TASK TO COMPLETE | Return every record below exactly as written.

RECORDS SHOWN |
══════════════════════════════

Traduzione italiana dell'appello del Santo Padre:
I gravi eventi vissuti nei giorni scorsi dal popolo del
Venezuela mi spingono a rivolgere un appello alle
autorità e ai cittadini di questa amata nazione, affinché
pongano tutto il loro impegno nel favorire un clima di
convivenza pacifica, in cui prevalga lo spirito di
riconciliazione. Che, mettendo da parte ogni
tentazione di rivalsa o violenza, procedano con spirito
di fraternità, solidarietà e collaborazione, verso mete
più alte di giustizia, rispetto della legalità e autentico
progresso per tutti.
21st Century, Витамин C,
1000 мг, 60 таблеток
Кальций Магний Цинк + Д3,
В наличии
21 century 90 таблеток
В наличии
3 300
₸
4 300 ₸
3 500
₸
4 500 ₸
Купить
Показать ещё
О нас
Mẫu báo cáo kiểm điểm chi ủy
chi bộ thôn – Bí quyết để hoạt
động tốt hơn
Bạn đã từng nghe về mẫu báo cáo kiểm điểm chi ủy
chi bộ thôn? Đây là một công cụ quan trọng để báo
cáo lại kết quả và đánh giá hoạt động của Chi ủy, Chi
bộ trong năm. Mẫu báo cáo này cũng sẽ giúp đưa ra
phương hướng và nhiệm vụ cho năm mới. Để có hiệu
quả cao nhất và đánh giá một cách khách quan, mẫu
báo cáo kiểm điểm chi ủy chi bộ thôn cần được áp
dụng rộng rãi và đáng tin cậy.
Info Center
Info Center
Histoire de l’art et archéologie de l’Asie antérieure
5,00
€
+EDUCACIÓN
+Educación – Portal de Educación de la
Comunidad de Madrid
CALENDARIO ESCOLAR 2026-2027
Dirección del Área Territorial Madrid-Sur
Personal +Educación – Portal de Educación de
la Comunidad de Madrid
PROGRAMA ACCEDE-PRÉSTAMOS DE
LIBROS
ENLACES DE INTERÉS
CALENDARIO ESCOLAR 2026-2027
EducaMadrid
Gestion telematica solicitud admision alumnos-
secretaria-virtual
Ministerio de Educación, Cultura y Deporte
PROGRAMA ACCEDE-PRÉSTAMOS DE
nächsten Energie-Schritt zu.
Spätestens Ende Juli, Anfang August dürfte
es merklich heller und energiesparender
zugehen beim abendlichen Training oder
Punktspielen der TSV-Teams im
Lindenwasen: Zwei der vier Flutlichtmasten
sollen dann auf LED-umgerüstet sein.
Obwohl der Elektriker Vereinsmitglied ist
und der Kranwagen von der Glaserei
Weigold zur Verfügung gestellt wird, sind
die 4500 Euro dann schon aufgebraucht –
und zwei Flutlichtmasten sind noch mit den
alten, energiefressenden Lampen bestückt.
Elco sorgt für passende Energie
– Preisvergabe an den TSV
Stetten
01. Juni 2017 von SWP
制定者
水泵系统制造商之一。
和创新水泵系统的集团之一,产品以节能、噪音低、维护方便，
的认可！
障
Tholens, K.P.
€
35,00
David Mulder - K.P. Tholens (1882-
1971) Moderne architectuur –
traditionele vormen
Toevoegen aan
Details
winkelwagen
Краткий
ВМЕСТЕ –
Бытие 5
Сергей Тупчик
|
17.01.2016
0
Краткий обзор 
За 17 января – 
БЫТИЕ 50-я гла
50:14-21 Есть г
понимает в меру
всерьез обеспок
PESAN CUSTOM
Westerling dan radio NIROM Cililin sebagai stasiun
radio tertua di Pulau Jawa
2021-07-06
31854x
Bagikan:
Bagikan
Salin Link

══════════════════════════════

OUTPUT FOR THIS TASK |
Traduzione italiana dell'appello del Santo Padre:
I gravi eventi vissuti nei giorni scorsi dal popolo del
Venezuela mi spingono a rivolgere un appello alle
autorità e ai cittadini di questa amata nazione, affinché
pongano tutto il loro impegno nel favorire un clima di
convivenza pacifica, in cui prevalga lo spirito di
riconciliazione. Che, mettendo da parte ogni
tentazione di rivalsa o violenza, procedano con spirito
di fraternità, solidarietà e collaborazione, verso mete
più alte di giustizia, rispetto della legalità e autentico
progresso per tutti.
21st Century, Витамин C,
1000 мг, 60 таблеток
Кальций Магний Цинк + Д3,
В наличии
21 century 90 таблеток
В наличии
3 300
₸
4 300 ₸
3 500
₸
4 500 ₸
Купить
Показать ещё
О нас
Mẫu báo cáo kiểm điểm chi ủy
chi bộ thôn – Bí quyết để hoạt
động tốt hơn
Bạn đã từng nghe về mẫu báo cáo kiểm điểm chi ủy
chi bộ thôn? Đây là một công cụ quan trọng để báo
cáo lại kết quả và đánh giá hoạt động của Chi ủy, Chi
bộ trong năm. Mẫu báo cáo này cũng sẽ giúp đưa ra
phương hướng và nhiệm vụ cho năm mới. Để có hiệu
quả cao nhất và đánh giá một cách khách quan, mẫu
báo cáo kiểm điểm chi ủy chi bộ thôn cần được áp
dụng rộng rãi và đáng tin cậy.
Info Center
Info Center
Histoire de l’art et archéologie de l’Asie antérieure
5,00
€
+EDUCACIÓN
+Educación – Portal de Educación de la
Comunidad de Madrid
CALENDARIO ESCOLAR 2026-2027
Dirección del Área Territorial Madrid-Sur
Personal +Educación – Portal de Educación de
la Comunidad de Madrid
PROGRAMA ACCEDE-PRÉSTAMOS DE
LIBROS
ENLACES DE INTERÉS
CALENDARIO ESCOLAR 2026-2027
EducaMadrid
Gestion telematica solicitud admision alumnos-
secretaria-virtual
Ministerio de Educación, Cultura y Deporte
PROGRAMA ACCEDE-PRÉSTAMOS DE
nächsten Energie-Schritt zu.
Spätestens Ende Juli, Anfang August dürfte
es merklich heller und energiesparender
zugehen beim abendlichen Training oder
Punktspielen der TSV-Teams im
Lindenwasen: Zwei der vier Flutlichtmasten
sollen dann auf LED-umgerüstet sein.
Obwohl der Elektriker Vereinsmitglied ist
und der Kranwagen von der Glaserei
Weigold zur Verfügung gestellt wird, sind
die 4500 Euro dann schon aufgebraucht –
und zwei Flutlichtmasten sind noch mit den
alten, energiefressenden Lampen bestückt.
Elco sorgt für passende Energie
– Preisvergabe an den TSV
Stetten
01. Juni 2017 von SWP
制定者
水泵系统制造商之一。
和创新水泵系统的集团之一,产品以节能、噪音低、维护方便，
的认可！
障
Tholens, K.P.
€
35,00
David Mulder - K.P. Tholens (1882-
1971) Moderne architectuur –
traditionele vormen
Toevoegen aan
Details
winkelwagen
Краткий
ВМЕСТЕ –
Бытие 5
Сергей Тупчик
|
17.01.2016
0
Краткий обзор 
За 17 января – 
БЫТИЕ 50-я гла
50:14-21 Есть г
понимает в меру
всерьез обеспок
PESAN CUSTOM
Westerling dan radio NIROM Cililin sebagai stasiun
radio tertua di Pulau Jawa
2021-07-06
31854x
Bagikan:
Bagikan
Salin Link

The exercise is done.